Parity: 1 (Binary: 001)
Rebuilt block: 5


### 3.4 RAID 6 and 10
**RAID 6**: Double parity for two failures. Capacity: (n-2) * size.
**RAID 10**: Mirrored stripes. Capacity: n/2 * size.
**Real-World**: NOAA (RAID 6), Tesla (RAID 10).

## 4. Advanced Topics for Researchers

**File Systems**:
- **ZFS**: RAID-Z integrates parity, snapshots for versioning.
- **Btrfs**: Similar, with subvolume support.

**2025 Trends**:
- NVMe RAID for ultra-fast SSDs.
- AI-driven controllers optimize rebuilds.

**Research Directions**:
- Scalability: RAID for exabyte-scale HPC.
- AI: Predictive failure detection.

**Case Study**: CERN uses RAID 6 for 500PB of LHC data, ensuring no loss during analysis.

## 5. Tools and Software

**mdadm**: Linux RAID.
```bash
sudo apt install mdadm
sudo mdadm --create /dev/md0 --level=5 --raid-devices=3 /dev/sdb /dev/sdc /dev/sdd
sudo mkfs.ext4 /dev/md0
sudo mkdir /mnt/research
sudo mount /dev/md0 /mnt/research
```
**ZFS**: `sudo apt install zfsutils-linux`.

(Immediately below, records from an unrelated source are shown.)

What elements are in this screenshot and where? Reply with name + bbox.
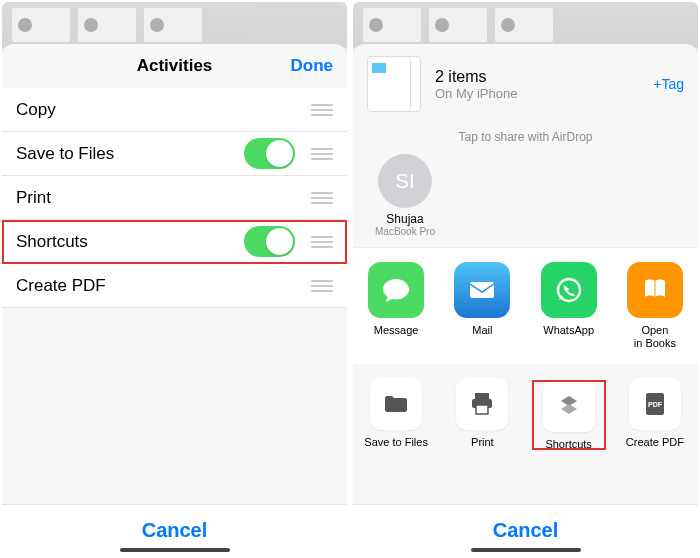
activities-sheet: Activities Done Copy Save to Files Print… (2, 44, 347, 556)
activities-list: Copy Save to Files Print Shortcuts Creat… (2, 88, 347, 308)
reorder-handle-icon[interactable] (311, 148, 333, 160)
row-save-to-files[interactable]: Save to Files (2, 132, 347, 176)
sheet-header: Activities Done (2, 44, 347, 88)
airdrop-row: SI Shujaa MacBook Pro (353, 150, 698, 247)
svg-rect-5 (476, 405, 488, 414)
app-message[interactable]: Message (357, 262, 435, 350)
pdf-icon: PDF (629, 378, 681, 430)
app-whatsapp[interactable]: WhatsApp (530, 262, 608, 350)
share-sheet: 2 items On My iPhone +Tag Tap to share w… (353, 44, 698, 556)
add-tag-button[interactable]: +Tag (653, 76, 684, 92)
avatar: SI (378, 154, 432, 208)
mail-icon (454, 262, 510, 318)
reorder-handle-icon[interactable] (311, 280, 333, 292)
message-icon (368, 262, 424, 318)
printer-icon (456, 378, 508, 430)
cancel-button[interactable]: Cancel (142, 519, 208, 541)
background-docs (353, 2, 698, 48)
app-mail[interactable]: Mail (443, 262, 521, 350)
whatsapp-icon (541, 262, 597, 318)
toggle-switch[interactable] (244, 138, 295, 169)
share-screen: 2 items On My iPhone +Tag Tap to share w… (353, 2, 698, 556)
row-shortcuts[interactable]: Shortcuts (2, 220, 347, 264)
sheet-title: Activities (137, 56, 213, 76)
reorder-handle-icon[interactable] (311, 104, 333, 116)
svg-rect-3 (475, 393, 489, 399)
airdrop-hint: Tap to share with AirDrop (353, 124, 698, 150)
toggle-switch[interactable] (244, 226, 295, 257)
row-copy[interactable]: Copy (2, 88, 347, 132)
svg-text:PDF: PDF (648, 401, 663, 408)
action-row: Save to Files Print Shortcuts PDF Create… (353, 364, 698, 466)
row-print[interactable]: Print (2, 176, 347, 220)
share-header: 2 items On My iPhone +Tag (353, 44, 698, 124)
action-print[interactable]: Print (443, 378, 521, 452)
folder-icon (370, 378, 422, 430)
action-save-to-files[interactable]: Save to Files (357, 378, 435, 452)
reorder-handle-icon[interactable] (311, 192, 333, 204)
items-thumbnail (367, 56, 423, 112)
done-button[interactable]: Done (291, 56, 334, 76)
home-indicator[interactable] (120, 548, 230, 552)
background-docs (2, 2, 347, 48)
action-create-pdf[interactable]: PDF Create PDF (616, 378, 694, 452)
airdrop-contact[interactable]: SI Shujaa MacBook Pro (367, 154, 443, 237)
shortcuts-icon (543, 380, 595, 432)
activities-screen: Activities Done Copy Save to Files Print… (2, 2, 347, 556)
action-shortcuts[interactable]: Shortcuts (530, 378, 608, 452)
app-books[interactable]: Open in Books (616, 262, 694, 350)
home-indicator[interactable] (471, 548, 581, 552)
books-icon (627, 262, 683, 318)
svg-rect-0 (470, 282, 494, 298)
row-create-pdf[interactable]: Create PDF (2, 264, 347, 308)
reorder-handle-icon[interactable] (311, 236, 333, 248)
app-row: Message Mail WhatsApp Open in Books (353, 247, 698, 364)
items-info: 2 items On My iPhone (435, 68, 641, 101)
cancel-button[interactable]: Cancel (493, 519, 559, 541)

## 6. Mini and Major Projects

**Mini Project**: Simulate RAID 5 parity and rebuild in Python.
**Major Project**: Design a 100TB genomics storage system with RAID 6 and ZFS, simulate failure recovery.

## 7. Additional Topics

**LVM**: Flexible resizing.
**Erasure Coding**: Advanced parity for cloud.
**Research Tip**: Simulate RAID failures in VMs to study rebuild times.